■ Records supplied:

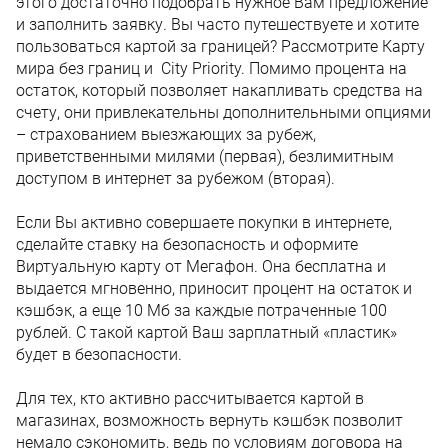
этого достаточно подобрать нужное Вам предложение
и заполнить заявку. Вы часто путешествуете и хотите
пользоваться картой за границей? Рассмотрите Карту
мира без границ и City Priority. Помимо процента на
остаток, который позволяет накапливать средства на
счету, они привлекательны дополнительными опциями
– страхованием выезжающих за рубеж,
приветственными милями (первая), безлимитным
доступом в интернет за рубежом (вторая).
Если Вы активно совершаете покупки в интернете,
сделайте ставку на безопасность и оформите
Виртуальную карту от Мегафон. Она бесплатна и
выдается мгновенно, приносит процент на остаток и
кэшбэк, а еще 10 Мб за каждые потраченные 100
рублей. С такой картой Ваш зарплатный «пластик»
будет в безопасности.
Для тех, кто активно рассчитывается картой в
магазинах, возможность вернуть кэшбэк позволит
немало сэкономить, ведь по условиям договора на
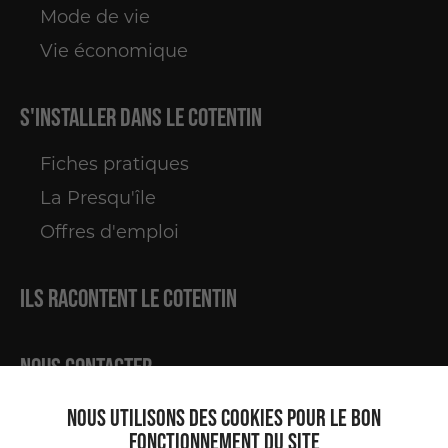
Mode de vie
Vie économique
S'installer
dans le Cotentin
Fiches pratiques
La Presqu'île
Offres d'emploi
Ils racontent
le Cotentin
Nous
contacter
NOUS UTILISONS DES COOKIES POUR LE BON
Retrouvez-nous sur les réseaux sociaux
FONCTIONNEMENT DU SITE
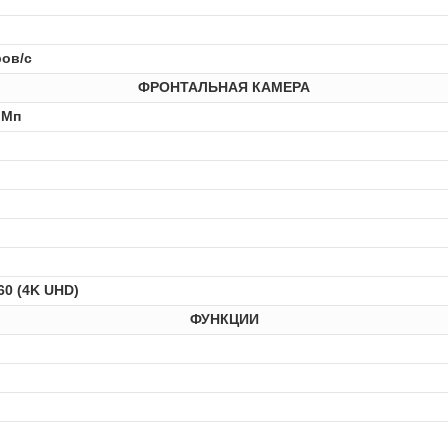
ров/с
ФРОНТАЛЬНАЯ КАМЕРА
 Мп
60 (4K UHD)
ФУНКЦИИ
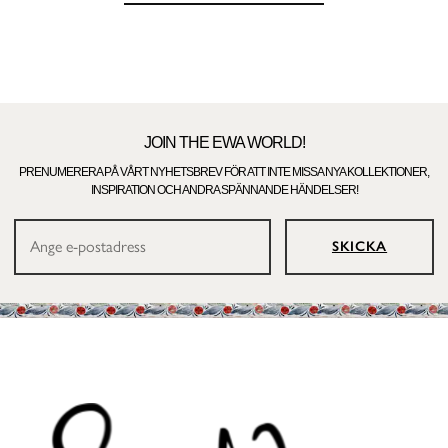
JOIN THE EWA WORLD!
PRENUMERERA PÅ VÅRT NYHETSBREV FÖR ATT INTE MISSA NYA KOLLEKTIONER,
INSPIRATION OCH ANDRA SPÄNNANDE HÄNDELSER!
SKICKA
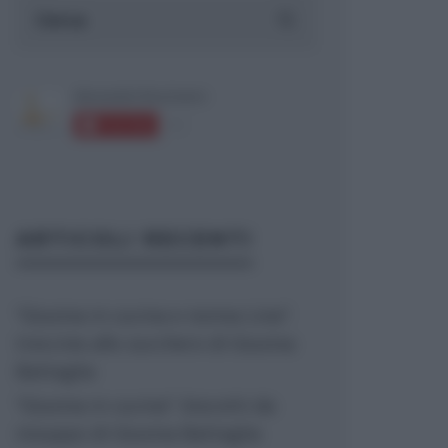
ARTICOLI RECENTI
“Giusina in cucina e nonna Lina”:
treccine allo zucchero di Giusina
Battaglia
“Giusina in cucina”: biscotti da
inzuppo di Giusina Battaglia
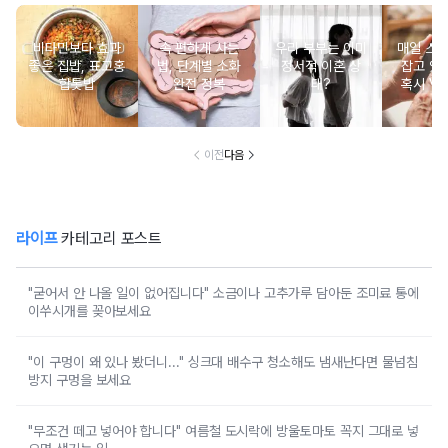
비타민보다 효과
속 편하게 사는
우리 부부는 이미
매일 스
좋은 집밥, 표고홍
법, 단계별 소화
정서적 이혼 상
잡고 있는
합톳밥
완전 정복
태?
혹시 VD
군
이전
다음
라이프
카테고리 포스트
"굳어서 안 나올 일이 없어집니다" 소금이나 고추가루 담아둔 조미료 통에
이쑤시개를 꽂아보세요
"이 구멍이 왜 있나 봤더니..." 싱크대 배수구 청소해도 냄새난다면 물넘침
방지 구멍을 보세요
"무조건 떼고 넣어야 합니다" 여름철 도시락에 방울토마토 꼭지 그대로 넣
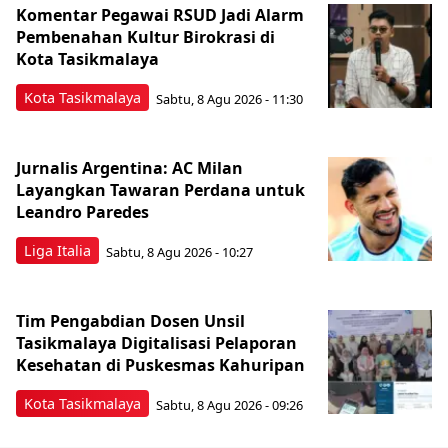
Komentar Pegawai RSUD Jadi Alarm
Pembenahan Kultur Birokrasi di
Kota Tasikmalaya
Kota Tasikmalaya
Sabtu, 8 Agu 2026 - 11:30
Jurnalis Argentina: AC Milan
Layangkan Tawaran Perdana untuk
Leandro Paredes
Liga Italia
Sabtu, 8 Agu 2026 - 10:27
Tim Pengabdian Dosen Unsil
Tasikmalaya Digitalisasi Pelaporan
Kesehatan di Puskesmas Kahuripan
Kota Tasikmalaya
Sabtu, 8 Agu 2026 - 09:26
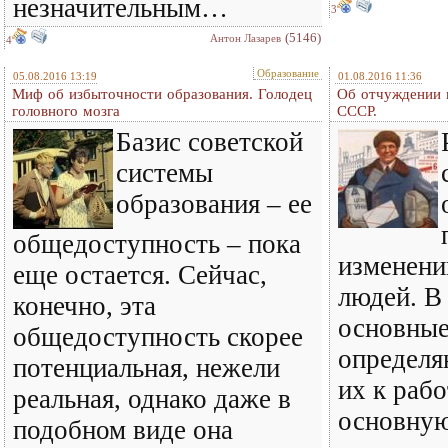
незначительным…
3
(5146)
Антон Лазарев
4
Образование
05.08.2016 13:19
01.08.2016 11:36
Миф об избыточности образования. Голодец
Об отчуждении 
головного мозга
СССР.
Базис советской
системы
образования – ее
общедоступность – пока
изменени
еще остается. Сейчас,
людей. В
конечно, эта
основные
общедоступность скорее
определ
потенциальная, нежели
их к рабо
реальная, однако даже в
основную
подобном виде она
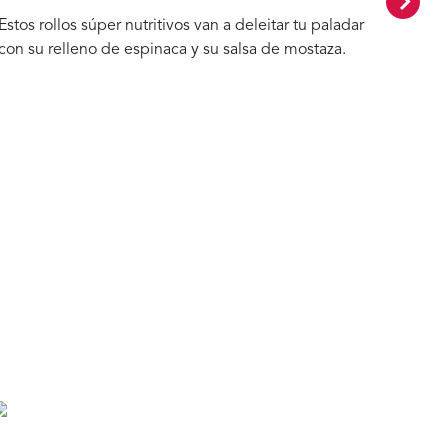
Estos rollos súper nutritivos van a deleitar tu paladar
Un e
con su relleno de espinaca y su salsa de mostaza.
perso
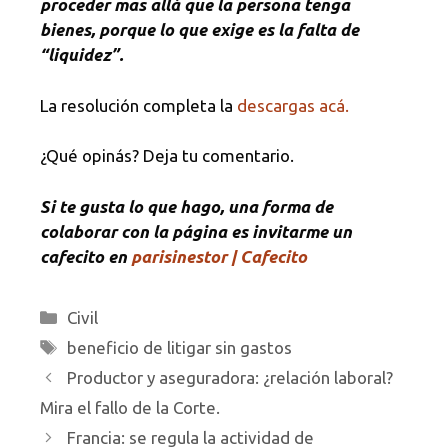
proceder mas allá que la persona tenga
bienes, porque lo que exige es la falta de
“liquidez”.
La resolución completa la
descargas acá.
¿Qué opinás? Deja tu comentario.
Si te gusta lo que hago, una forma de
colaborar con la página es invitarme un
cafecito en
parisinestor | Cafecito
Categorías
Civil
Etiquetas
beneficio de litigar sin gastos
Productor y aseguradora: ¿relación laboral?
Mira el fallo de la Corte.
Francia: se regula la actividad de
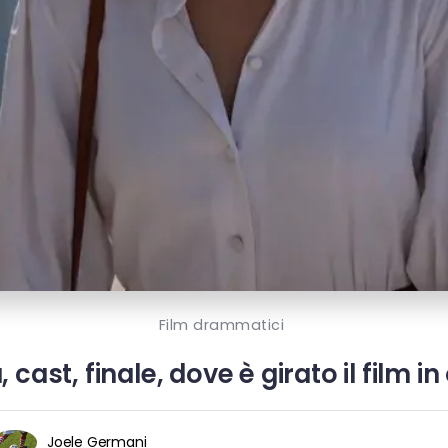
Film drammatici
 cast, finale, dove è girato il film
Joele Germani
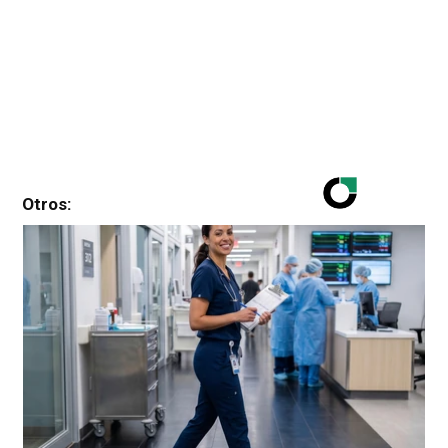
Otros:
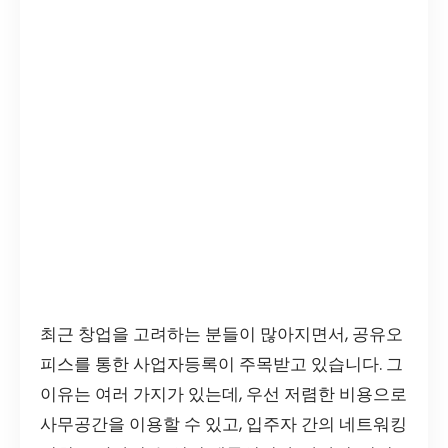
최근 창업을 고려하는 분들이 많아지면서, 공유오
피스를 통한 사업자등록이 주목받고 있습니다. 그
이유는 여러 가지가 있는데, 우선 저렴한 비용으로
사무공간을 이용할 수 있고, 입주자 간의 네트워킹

■ Exercise: Omitting all pictures, retype exactly the lines from the line containing "parisinestor | Cafecito" down to the last line above, both ends included.

■ Solution for this exercise:
parisinestor | Cafecito
Categorías
Civil
Etiquetas
beneficio de litigar sin gastos
Productor y aseguradora: ¿relación laboral?
Mira el fallo de la Corte.
Francia: se regula la actividad de
Film drammatici
 cast, finale, dove è girato il film
Joele Germani
Otros:
최근 창업을 고려하는 분들이 많아지면서, 공유오
피스를 통한 사업자등록이 주목받고 있습니다. 그
이유는 여러 가지가 있는데, 우선 저렴한 비용으로
사무공간을 이용할 수 있고, 입주자 간의 네트워킹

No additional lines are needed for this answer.